Waspada! Kelelahan sebagai Indikasi Aritmia

Jum'at, 26 Januari 2018 - 09:00 WIB
Waspada! Kelelahan sebagai...
Waspada! Kelelahan sebagai Indikasi Aritmia
A A A
JAKARTA - Merasa kelelahan setelah beraktivitas, tentu hal ini wajar. Namun, akan menjadi tidak wajar bila rasa lelah itu sering Anda rasakan dan berlangsung lebih dari sehari, bahkan dalam kurun waktu seminggu.

Bisa jadi itu adalah gejala aritmia. “Semua penyakit umumnya dicirikan dengan kelelahan, tetapi 20% di antaranya gejala aritmia, yaitu kelainan irama jantung yang tidak reguler,” ujar dr Dicky Armein Hanafy SpJP (K) FIHA dalam acara Overview dan Outlook tentang Penyakit Aritmia di Indonesia Tahun 2018 di RS Harapan Kita, Rabu (24/1/2018).

Gejala lain yang mungkin dirasakan, seperti jantung berdebar, rasa sakit atau nyeri pada dada, pusing, sering buang air kecil, bahkan pingsan. Apabila ada dua atau tiga dari gejala ini yang Anda rasakan, ada baiknya segera berkonsultasi dengan dokter untuk mendapatkan pertolongan lebih lanjut.

Tidak main-main, aritmia merupakan penyakit yang bisa merenggut nyawa, seperti yang dialami pemerhati kuliner Tanah Air, Bondan Winarno, pada pengujung tahun lalu. Sebagai gambaran, jantung bekerja terus-menerus karena otomatisitas sistem listrik.

Sistem listrik jantung terdiri atas generator listrik alamiah, yaitu nodus sinoatrial (SA) dan jaringan konduksi listrik dari atrium ke ventrikel.

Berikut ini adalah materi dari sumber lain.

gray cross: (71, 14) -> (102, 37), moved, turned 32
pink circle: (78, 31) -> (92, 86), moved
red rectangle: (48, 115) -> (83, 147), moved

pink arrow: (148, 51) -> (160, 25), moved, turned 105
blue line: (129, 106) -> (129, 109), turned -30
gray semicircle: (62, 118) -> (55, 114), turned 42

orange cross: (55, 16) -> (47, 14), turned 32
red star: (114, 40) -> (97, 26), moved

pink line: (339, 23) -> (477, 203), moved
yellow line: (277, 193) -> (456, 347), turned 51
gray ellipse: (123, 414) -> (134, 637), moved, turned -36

Gangguan pada pembentukan dan atau penjalaran impuls listrik ini menimbulkan penyakit aritmia.

Dengan kata lain, aritmia adalah irama yang bukan berasal dari nodus SA atau irama yang tidak teratur, sekalipun berasal dari nodus SA atau frekuensi kurang dari 60 kali/menit (sinus bradikardi) atau lebih dari 100 kali/menit (sinus takikardi).

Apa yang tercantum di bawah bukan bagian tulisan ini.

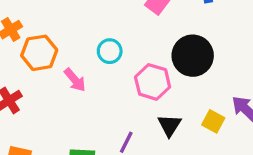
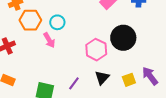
cyan circle: (110, 51) -> (57, 22), moved
yellow square: (213, 121) -> (129, 80), turned 32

Berdebar adalah gejala tersering aritmia, tetapi spektrum gejala aritmia cukup luas, mulai berdebar, keleyengan, pingsan, stroke, bahkan kematian mendadak. Dari segi kecepatannya, aritmia terbagi menjadi dua garis besar; bradiaritmia, detak jantung terlalu lambat dengan perhitungan 60 kali per menit (kpm), dan takiaritmia, detak jantung terlalu cepat lebih dari 100 kpm.

Aritmia yang paling sering terjadi adalah fibrilasi atrial (AF). Prevalensi AF di Indonesia sebesar 2,2 juta orang, dan 40% di antaranya mengalami stroke. Maka itu, Ketua Indonesia Heart Rhytm Society (InaHRS) tersebut menyarankan kepada masyarakat agar selalu waspada, mengingat aritmia dapat menyebabkan stroke lima kali lebih tinggi dibanding gangguan kesehatan lainnya.

“Jangan lupa lakukan Menari (meraba nadi sendiri) minimal sekali sehari setiap bangun tidur,” ucap dr Dicky. Caranya dengan meraba nadi di pergelangan tangan menggunakan jari telunjuk, jari tengah, dan jari manis. Cari posisi yang tepat sampai denyut nadi bisa dirasakan.

Setelah denyut nadi terasa, mulailah menghitung berapa kali nadi berdenyut dalam waktu 10 detik. Denyut nadi normal per 10 detik sebanyak 6-7 denyutan. Adapun denyut nadi tiap 1 menit bagi orang yang sehat dan bugar akan menghasilkan 60-95 denyutan. Angka ini termasuk normal.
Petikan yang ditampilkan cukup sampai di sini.